_Problem to solve_
Transcribe each of the records below exactly, excluding all pictures.

Extracted records:
------------------------

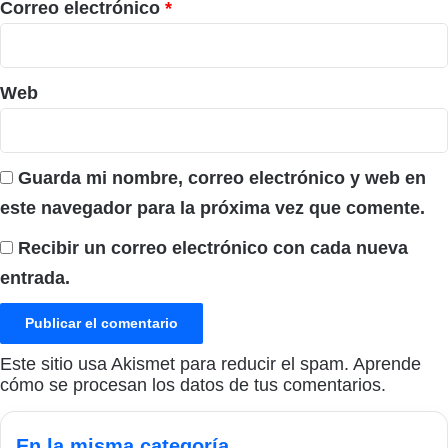
*
Correo electrónico
*
Web
Guarda mi nombre, correo electrónico y web en
este navegador para la próxima vez que comente.
Recibir un correo electrónico con cada nueva
entrada.
Este sitio usa Akismet para reducir el spam.
Aprende
cómo se procesan los datos de tus comentarios.
En la misma categoría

------------------------

_Response_
*
Correo electrónico
*
Web
Guarda mi nombre, correo electrónico y web en
este navegador para la próxima vez que comente.
Recibir un correo electrónico con cada nueva
entrada.
Este sitio usa Akismet para reducir el spam.
Aprende
cómo se procesan los datos de tus comentarios.
En la misma categoría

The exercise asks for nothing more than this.